Fighters of Fear by Mike Ashley

Fighters of Fear by Mike Ashley

Author:Mike Ashley
Language: eng
Format: epub
ISBN: 9781945863530
Publisher: Talos
Published: 2019-12-11T16:00:00+00:00


THE POST BAG OF THE NURSING HOME WAS ALWAYS SENT TO THE village when the gardeners departed at six, so if any belated letter-writer desired to communicate with the outer world at a later hour, he had to walk to the pillar box at the cross roads with his own missives. As I had little time for my private letter-writing during the day, the dusk usually saw me with a cigar and a handful of letters taking my after-dinner stroll in that direction.

It was not my custom to encourage the patients to accompany me on these strolls, for I felt that I did my duty towards them during working hours, and so was entitled to my leisure, but Winnington was not quite in the position of an ordinary patient, for he was a personal friend of Taverner’s, and also, I gathered, a member of one of the lesser degrees of that great fraternity of whose work I had had some curious glimpses; and so the fascination which this fraternity always had for me, although I have never aspired to its membership, together with the amusing and bizarre personality of the man, made me meet halfway his attempt to turn our professional relationship into a personal one.

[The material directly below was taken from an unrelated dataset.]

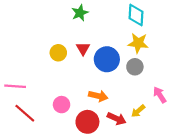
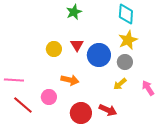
yellow star: (138, 43) -> (128, 40), turned -30
orange arrow: (98, 96) -> (70, 80), moved
pink circle: (62, 105) -> (49, 97), moved
yellow arrow: (138, 111) -> (120, 84), moved

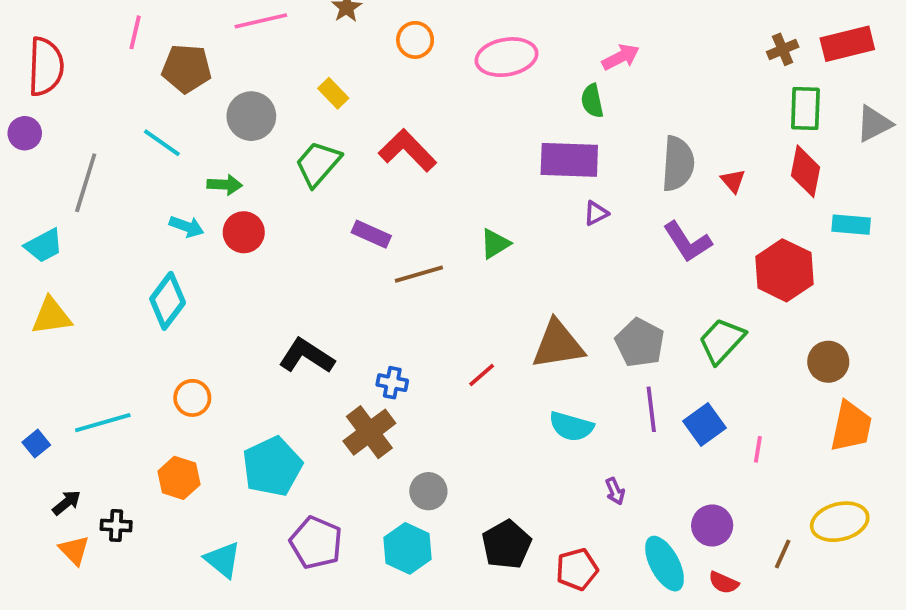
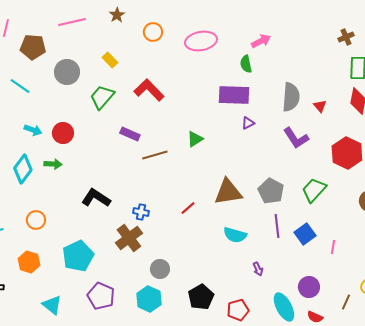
green arrow: (225, 185) -> (53, 164), moved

Therefore it was that he fell into step with me down the long path that ran through the shrubbery to the little gate, at the far end of the nursing home garden, which gave upon the cross roads where the pillar box stood.

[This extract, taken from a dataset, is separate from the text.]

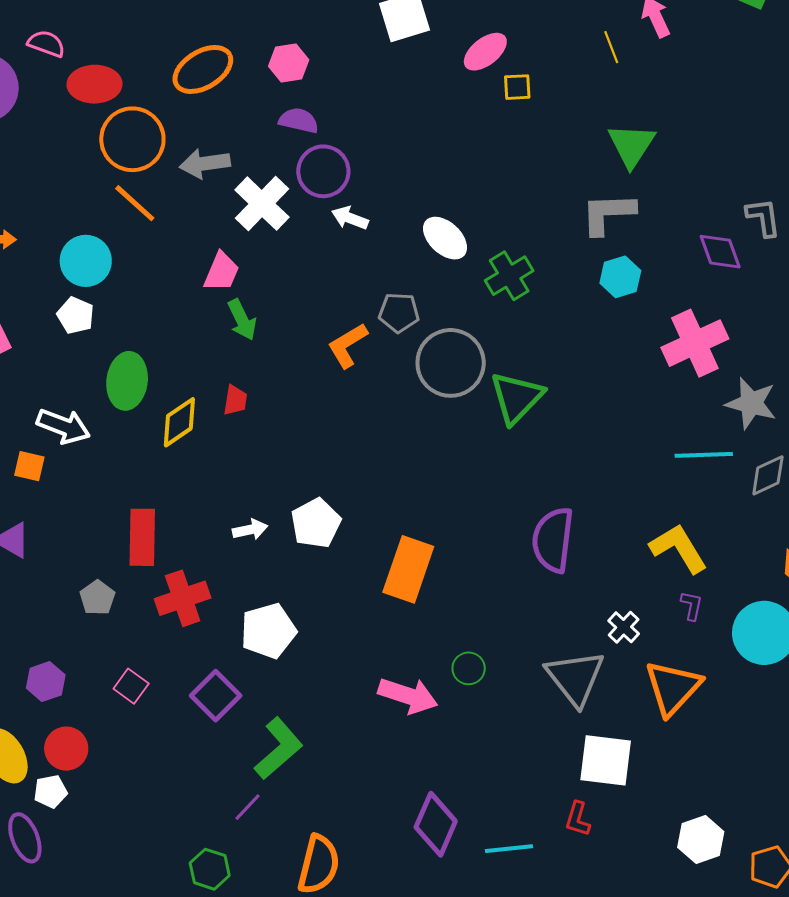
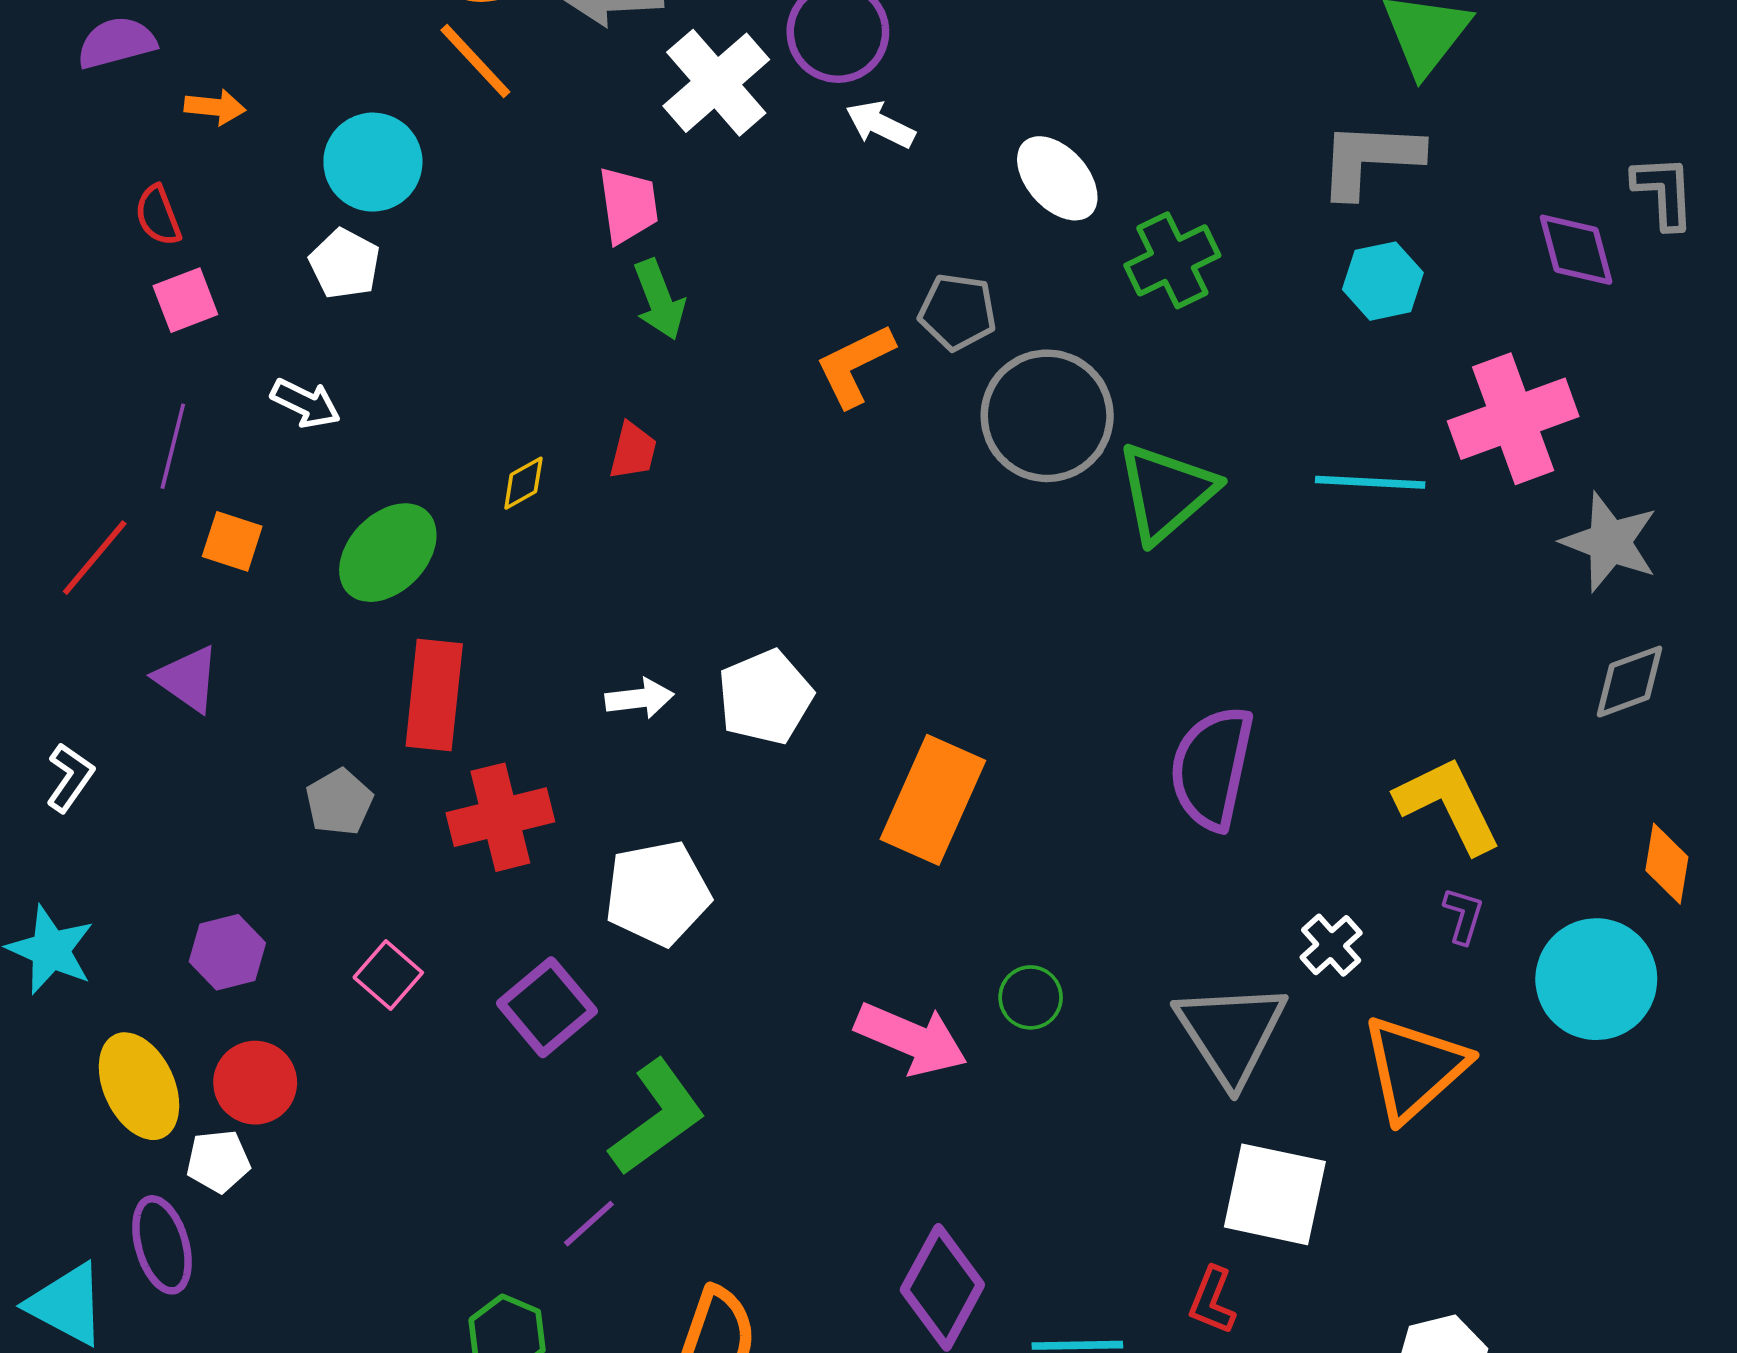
pink trapezoid: (221, 272) -> (628, 205), turned -36
green ellipse: (127, 381) -> (388, 553), moved, turned 32
yellow diamond: (179, 422) -> (523, 483), size x0.6
white arrow: (63, 426) -> (306, 403), moved, size x0.7
cyan line: (704, 455) -> (1370, 482), moved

Having posted our letters, we were lounging back across the road when the sound of a motor horn made us start aside, for a car swung round the corner almost on top of us. Within it I caught a glimpse of a man and a woman, and on top was a considerable quantity of luggage.

The car turned in at the gates of a large house whose front drive ran out at the cross roads, and I remarked to my companion that I supposed Mr. Hirschmann, the owner of the house, had got over his internment and come back to live there again, for the house had stood empty, though furnished, since a trustful country had decided that its confidence might be abused, and that the wily Teuton would bear watching.

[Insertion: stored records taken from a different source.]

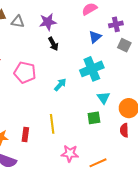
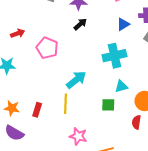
black arrow: (53, 44) -> (80, 24), turned -112
cyan arrow: (60, 85) -> (76, 80), moved, size x1.5
cyan triangle: (104, 98) -> (121, 86), turned 40

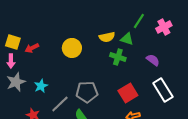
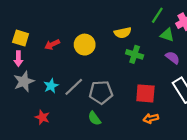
green triangle: (127, 39) -> (167, 35), moved
red arrow: (32, 48) -> (52, 45), moved
red square: (128, 93) -> (145, 93), turned 36
gray line: (60, 104) -> (74, 87), moved

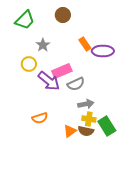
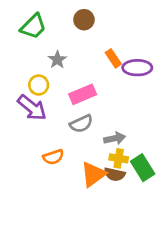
purple arrow: (49, 81) -> (32, 108), moved
gray semicircle: (76, 84) -> (81, 124), moved
orange triangle: (70, 131) -> (93, 174), size x1.5

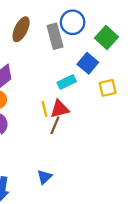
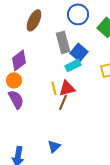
gray rectangle: (55, 36) -> (63, 42), moved
blue square: (88, 63) -> (79, 52), moved

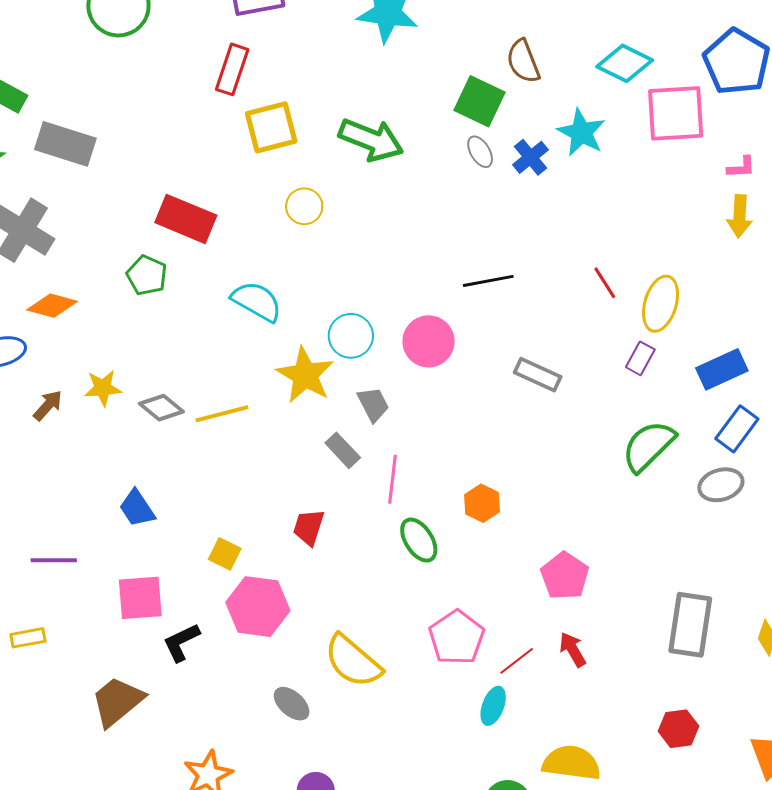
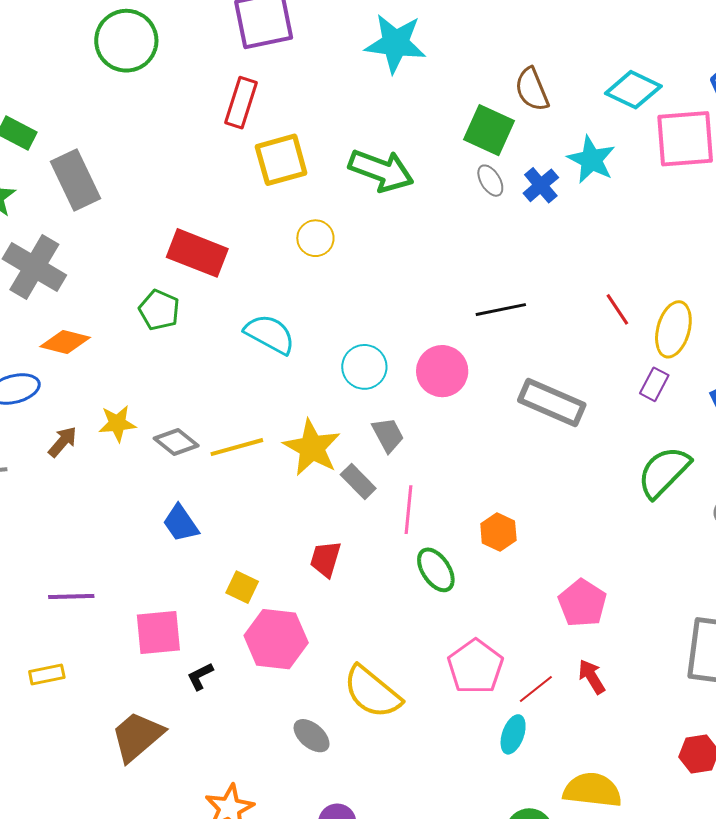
gray rectangle: (65, 144) -> (76, 180), turned 48
yellow star: (305, 375) -> (312, 448), moved
gray rectangle: (538, 375) -> (552, 402), size x1.4
blue trapezoid: (137, 508) -> (181, 523), moved
black L-shape: (181, 642) -> (200, 676), size x0.7

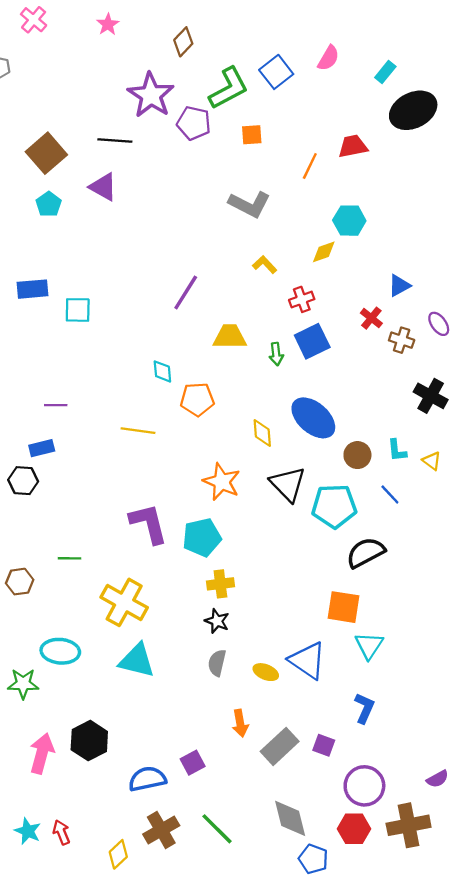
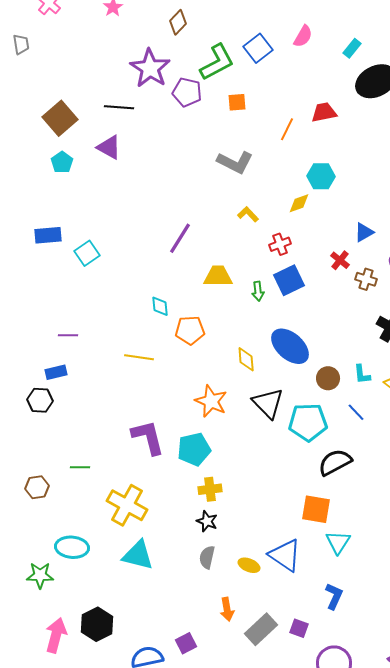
cyan square: (78, 310) -> (87, 253), turned -35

Meeting Taverner on the terrace as we returned to the house, I told him that Hirschmann was back again, but he shook his head.

“That was not the Hirschmanns you saw,” he said, “but the people they have let the house to. Bellamy, I think their name is, they have taken the place furnished; either one or other of them is an invalid, I believe.”

A week later I was again strolling down to the pillar box when Taverner joined me, and smoking vigorously to discourage the midges, we wandered down to the cross roads together. As we reached the pillar box a faint creak attracted our attention, and looking round, we saw that the large iron gates barring the entrance to Hirschmann’s drive had been pushed ajar and a woman was slipping softly through the narrow opening they afforded.